The Bill as currently framed would allow judicial review to be brought. That has been used by people to challenge decisions of the Secretary of State in other contexts from abroad. We frequently receive challenges of this nature from individuals abroad in relation to the use of other powers. It is important to recognise that.

Amendments 18 to 20, tabled by the hon. Member for Walsall North (Mr Winnick), go even further than the amendments tabled by the Opposition Front Bench, and would give the courts the power to impose a TEO following an application from the Secretary of State. The Government do not consider these amendments to be appropriate for the reasons I have outlined. I highlight to the House that requiring the Secretary of State to apply to the courts before a TEO can be made could create undue delay and decrease the operational value of the power. It is sometimes important that we are able to act quickly to obtain the maximum benefit from the operation of the powers, to meet the goal of keeping the British public safe from terrorism.

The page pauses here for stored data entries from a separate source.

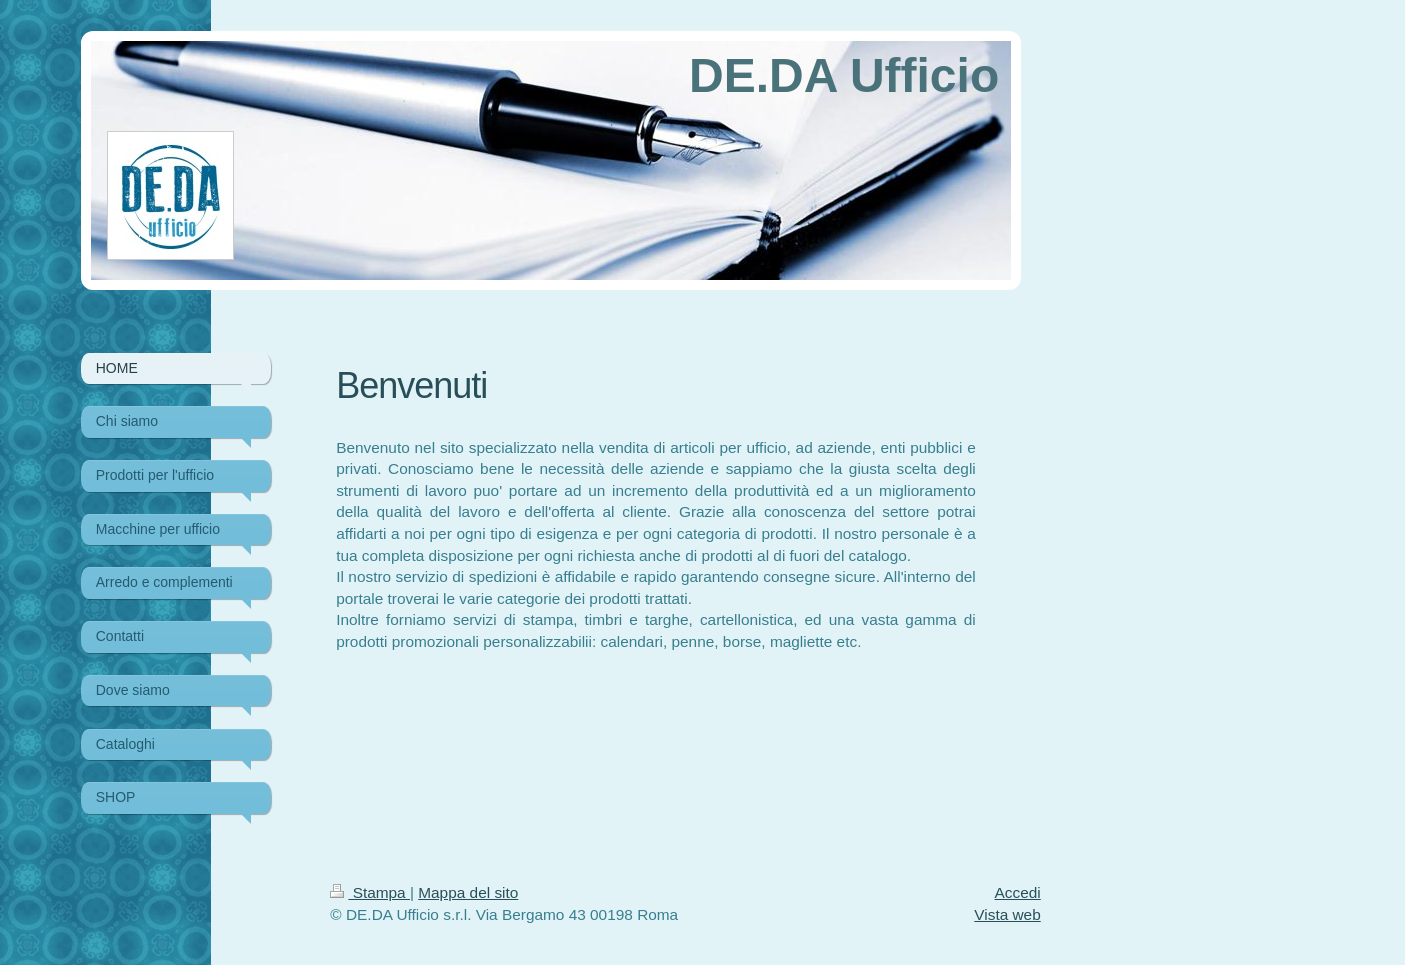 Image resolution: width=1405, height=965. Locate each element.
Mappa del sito (468, 892)
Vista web (1007, 914)
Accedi (1018, 892)
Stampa (370, 892)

The Government are committed to the appropriate and proportionate use of the temporary exclusion power, but I note the views of David Anderson, the independent reviewer of counter-terrorism legislation. I have a great deal of respect for him and the contributions he has made on a range of matters, including the issue of judicial oversight of the process of granting a temporary exclusion order. Although this issue arises at a late stage in the Bill’s passage through this House, it is important, as has been reflected in many of the contributions. The House has not had the chance properly to consider the Opposition amendments. I hope they will be minded to withdraw them at this stage, and I can assure the House that the Government will look very carefully at the constructive suggestions from David Anderson and return to this issue in the other place.

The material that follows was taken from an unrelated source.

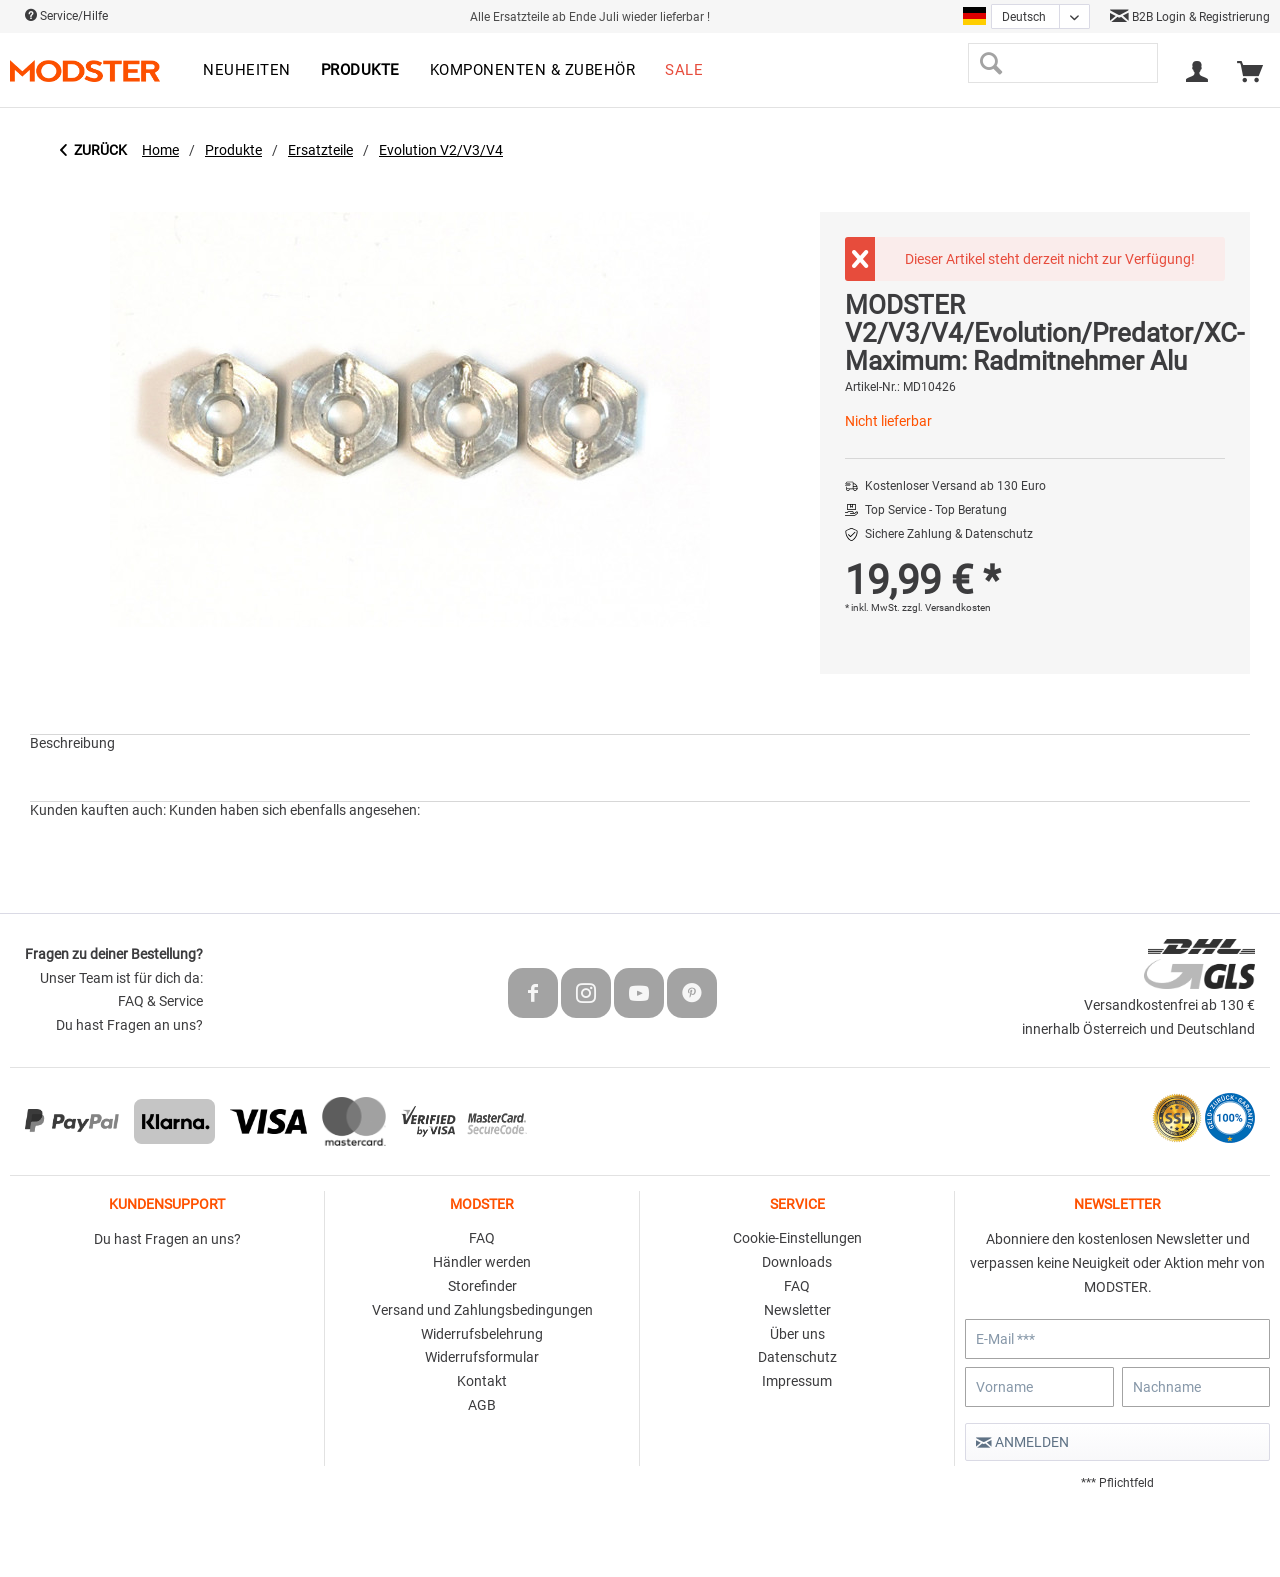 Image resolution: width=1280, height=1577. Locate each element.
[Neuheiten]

On a point made by my hon. Friend the Member for Cities of London and Westminster (Mark Field), the Government have listened to the arguments made both in Committee and—with, I think, sincerity—in today’s debate, and also to the comments of David Anderson. I can give my hon. Friend the assurance that we will reflect on them and that the next stage when we would be able to respond to them is in the other place. No discourtesy is intended. Rather, we want to get this right and to reflect on the views that have been put forward. That is why I judge that this is the most appropriate way of addressing the issues highlighted today.